As customary, here are my scores by date, which I would like to separate into four phases.
- Basic: Following last time experience. (Detail in SIGNATE Student Cup )
- Overfitting: I tried to include more data which lead overfitting.
- Grid Search: Implement grid search algorithm for XGboost.
- Stacking: Stacking up catboost, XGboost and LightGBM.
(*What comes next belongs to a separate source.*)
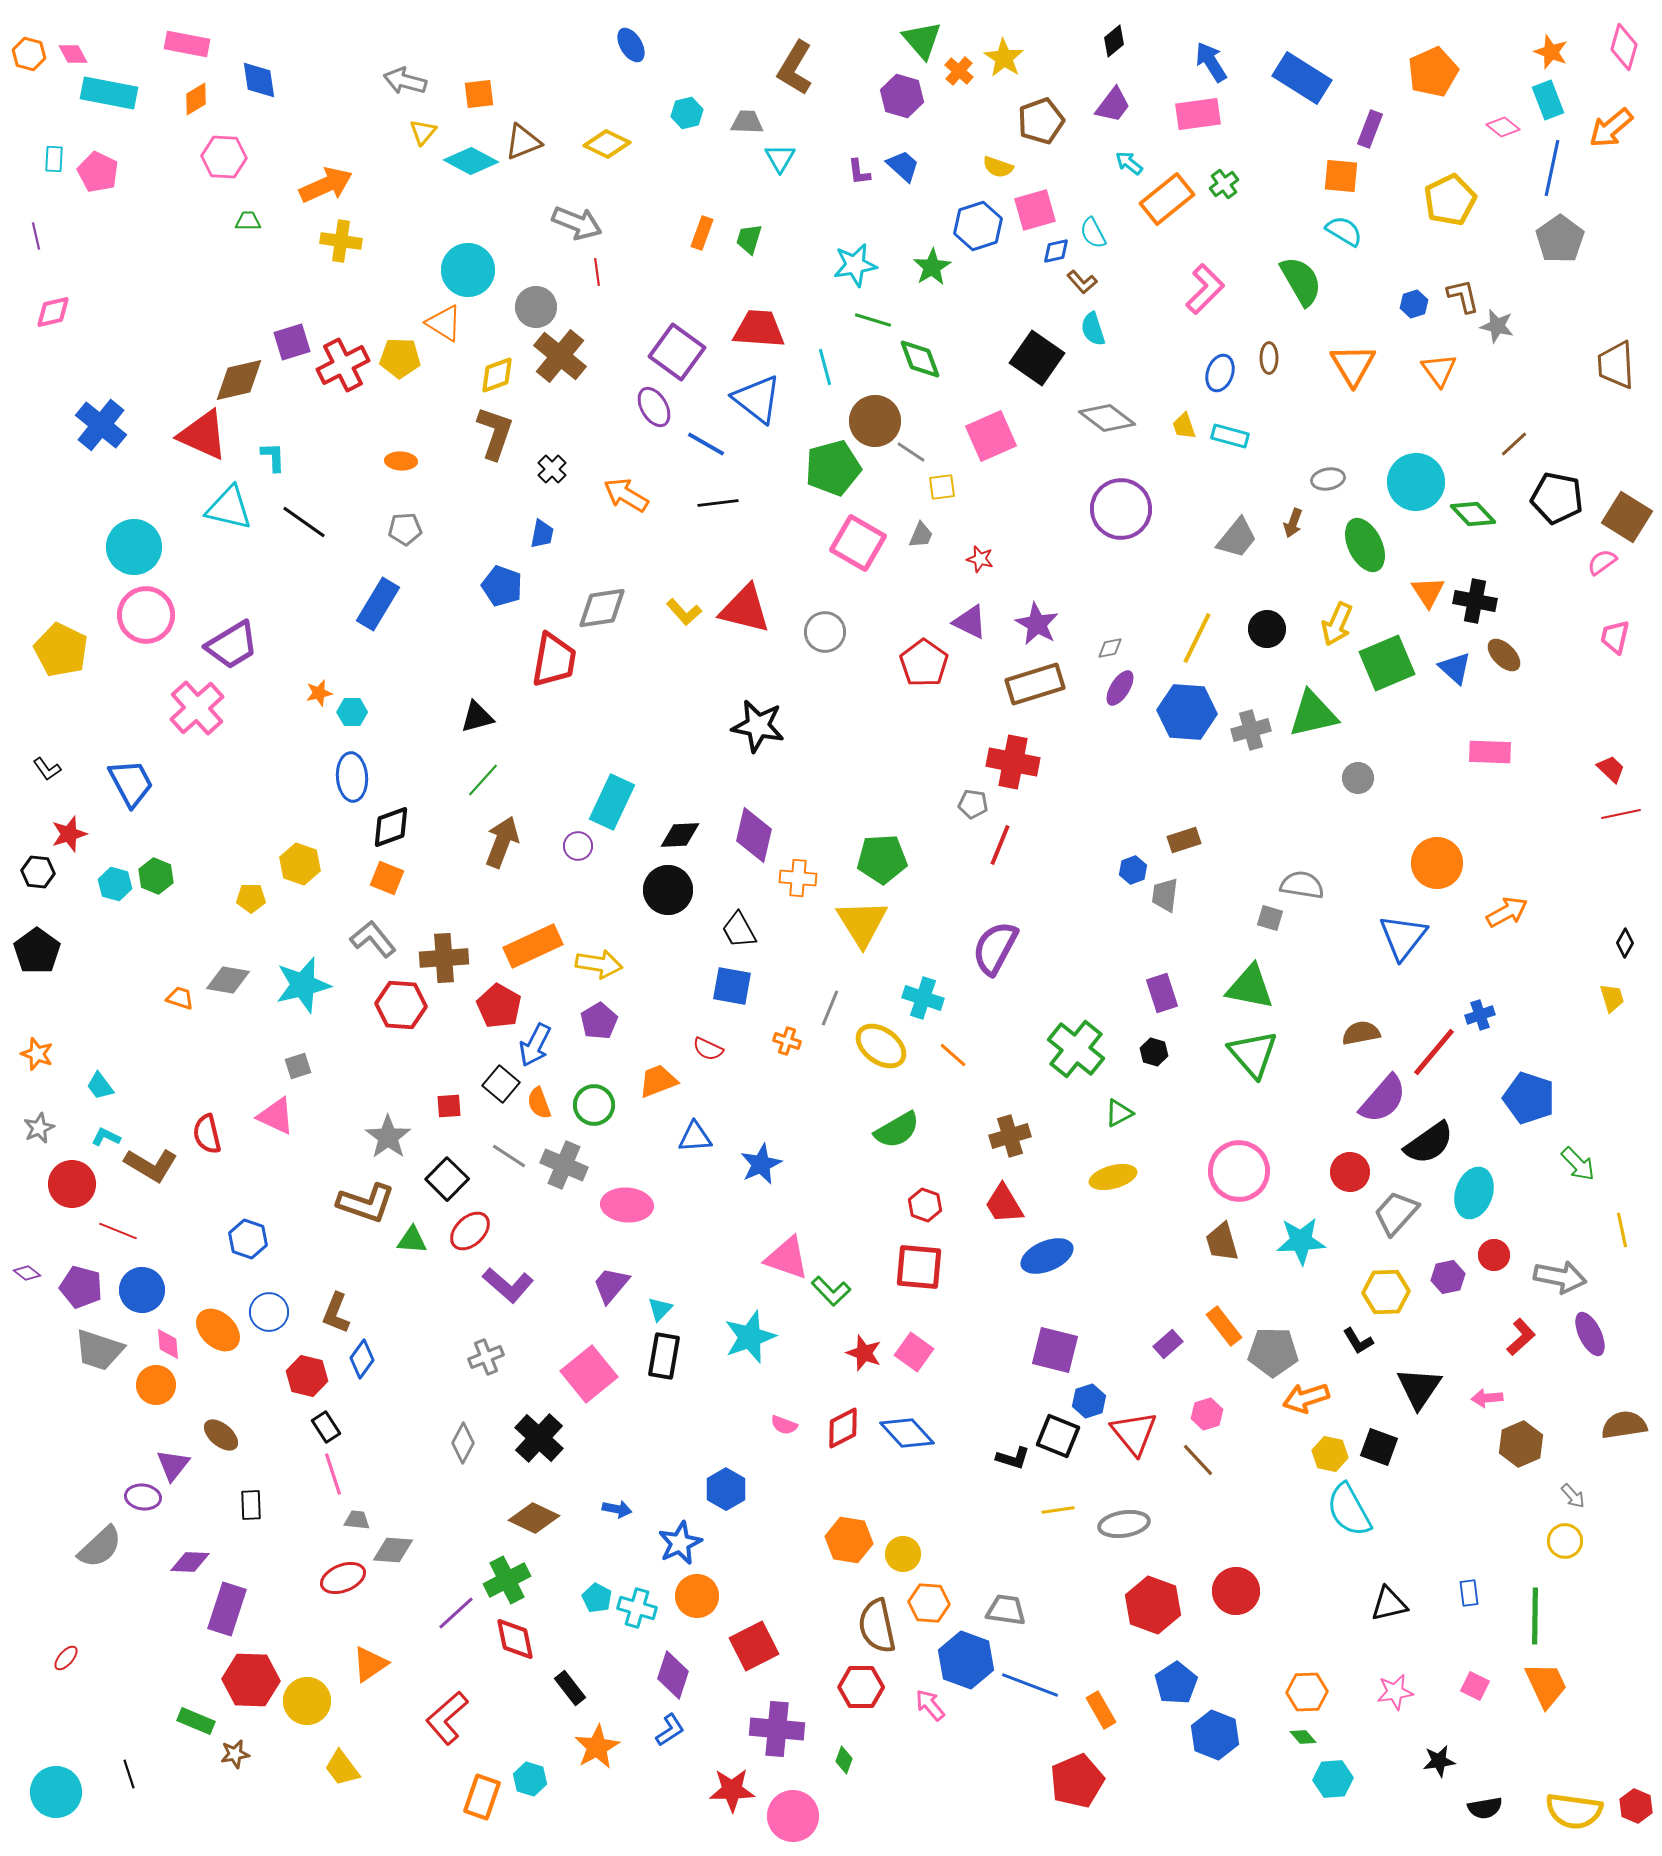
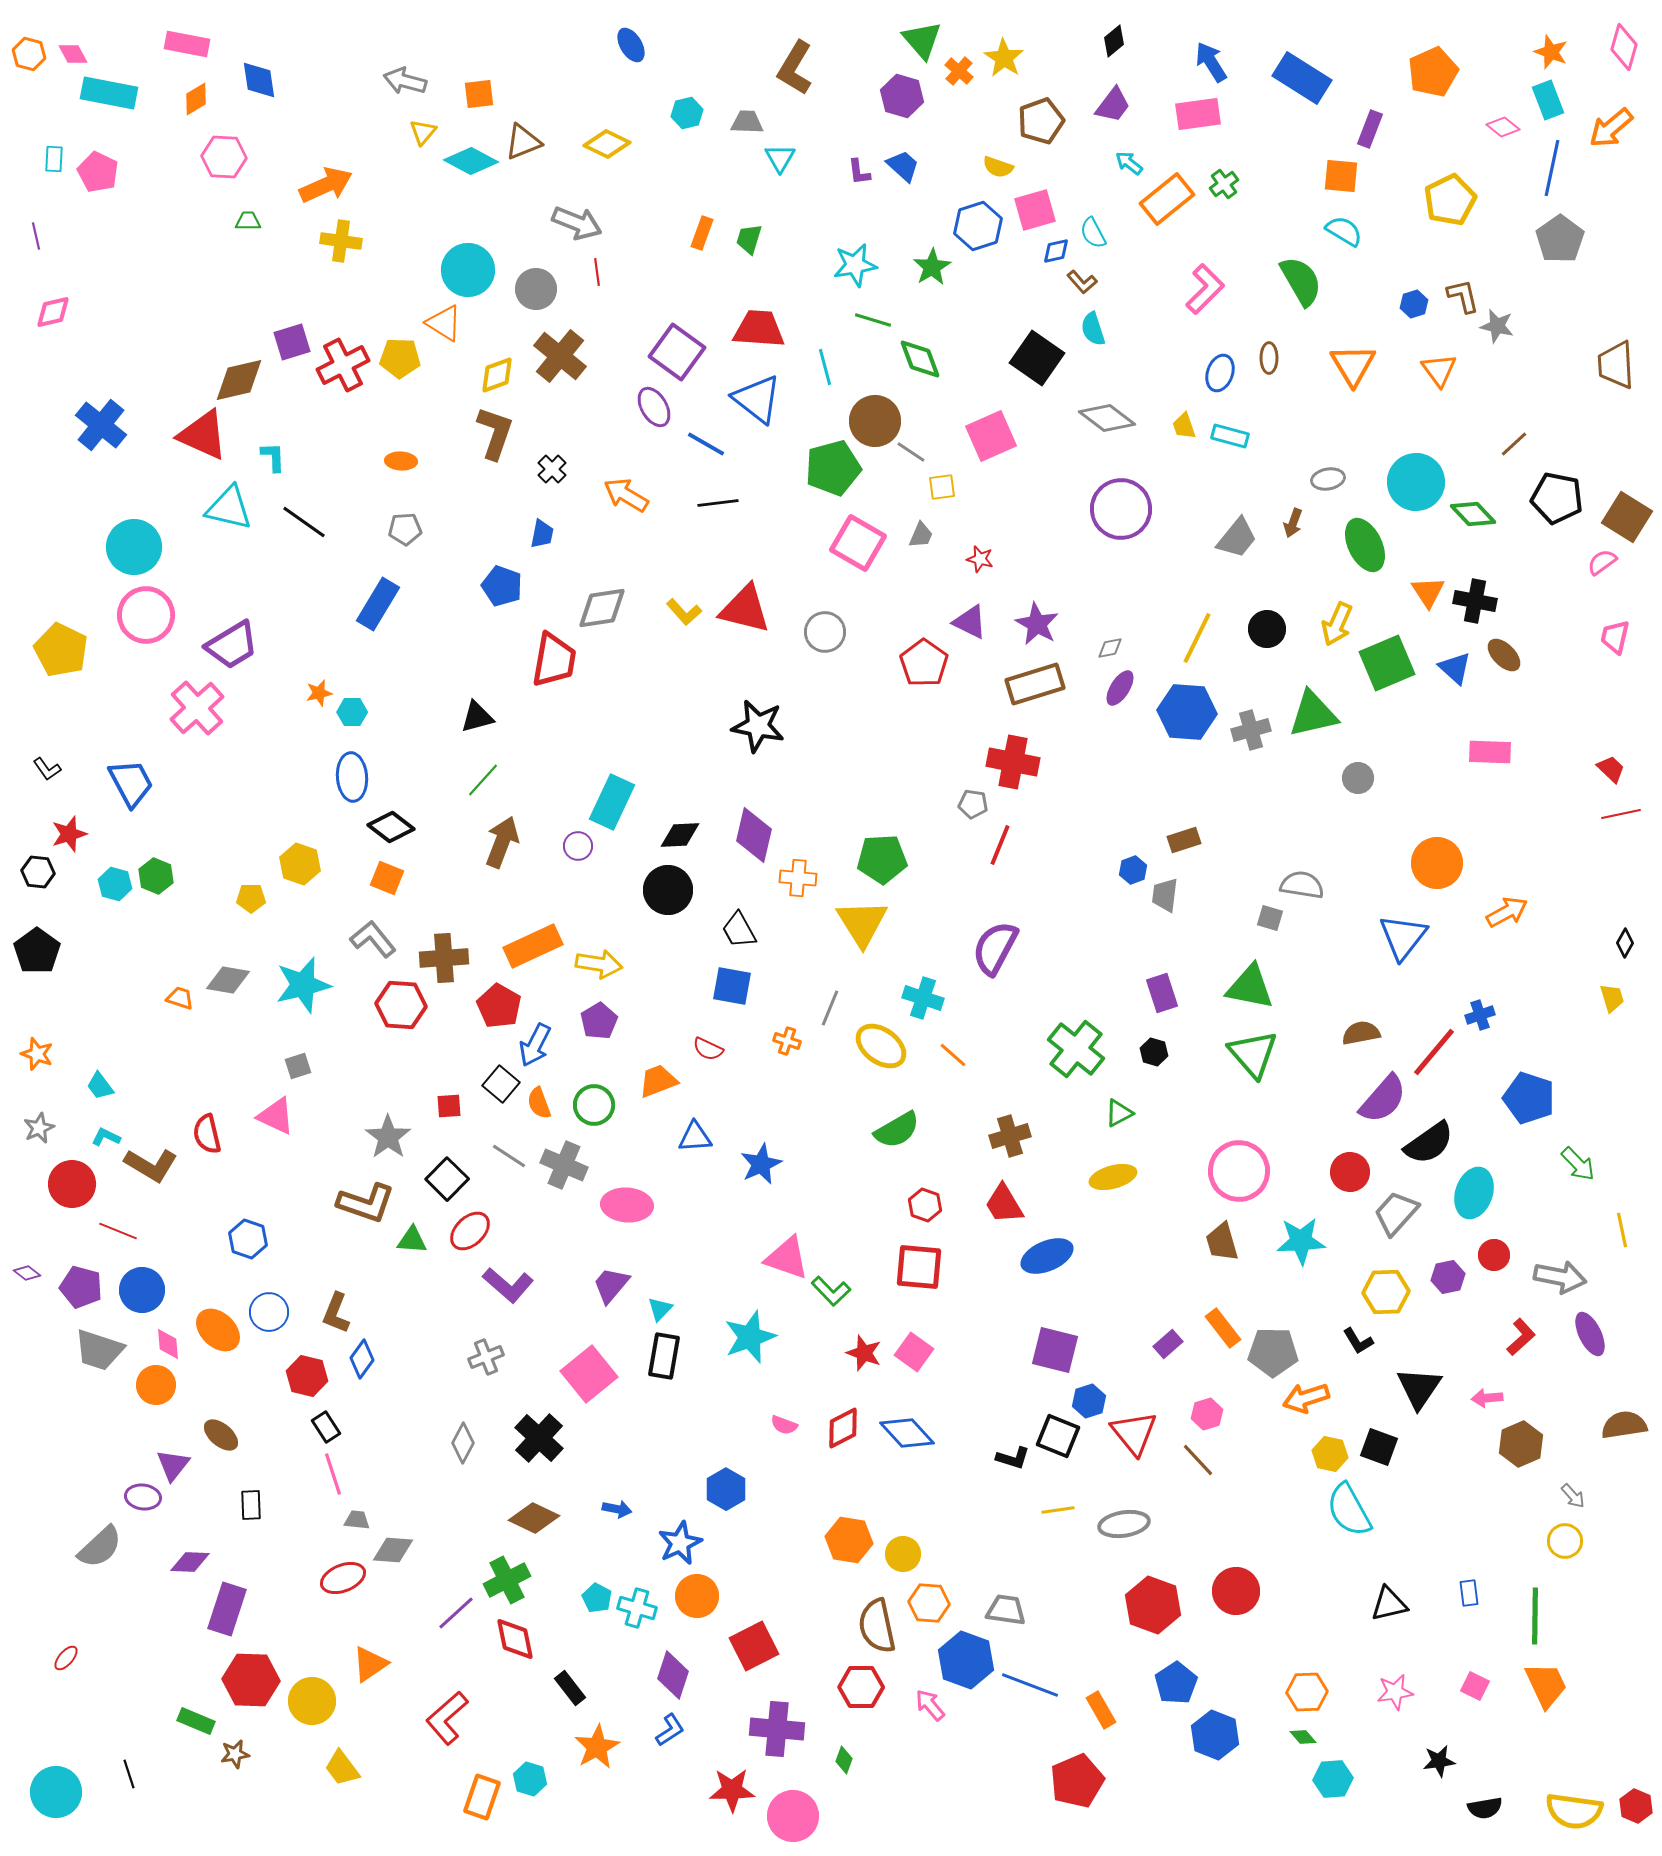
gray circle at (536, 307): moved 18 px up
black diamond at (391, 827): rotated 57 degrees clockwise
orange rectangle at (1224, 1326): moved 1 px left, 2 px down
yellow circle at (307, 1701): moved 5 px right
Since the basic period isn’t really various from last time. I would like to describe the approch of other phases.
Overfitting
After I created the based line. I tried to embed and also include the extra features. However, once I include the credit card details the result shows every serious overfitting. Hence, I check the features one by one, and found out the extra credit cards details is variance. For example, the acct_open_date have around 300 unique date out of 400 cards. Which almost give algorithm a unique ID for every cards. Hence, the algorithm is likely to point out the specific cards, which is not we want. Even the algorithm can get 0.6 during the cross-validation still fail on testing set.
Grid Search XGboost
Subsequently, I clean all the data and do the basic target embedding, however, still didn’t get the satisfied performance. Hence, I tried to find the breakthrough from the model. As I said before that true and false sample are significantly imbalance. I Hence, I tried to set scale_pos_weight differently which gave me totally difference score. Hence, one question pop out into my mind. Is the hyperparameter good enough? To found out the answer grid search might be a good idea. So I let the PC work for me all day and night around 2 days to get the best combination out. And the score come to the range bronze to silver.
Stacking
After Grid Search I was kind of stuck again. I couldn’t found any way to improve the performance. Once I searching the solution only there’s a complex technic came into my sight “stacking”. First I repeat he grid search for catboosh and lightGBM. Then I stack these algorithm and make a XGboosh to aggerate the outputs. However, in my case the performance doesn’t improve a lot. Although in validation set I can get the gold performance 0.67. However, drop in testing set. I think the main reason might be the model I choose are too similar.
My Opinion
Through this competition, I have learned how grid search and stacking effect the performance. Another interesting I want to talk is that, I found out there’s one paper handling similar data. However, this paper’s additional features are mostly based on times, but this competition didn’t provide the times data. I’m very curious if we can include the time features how good will the model be.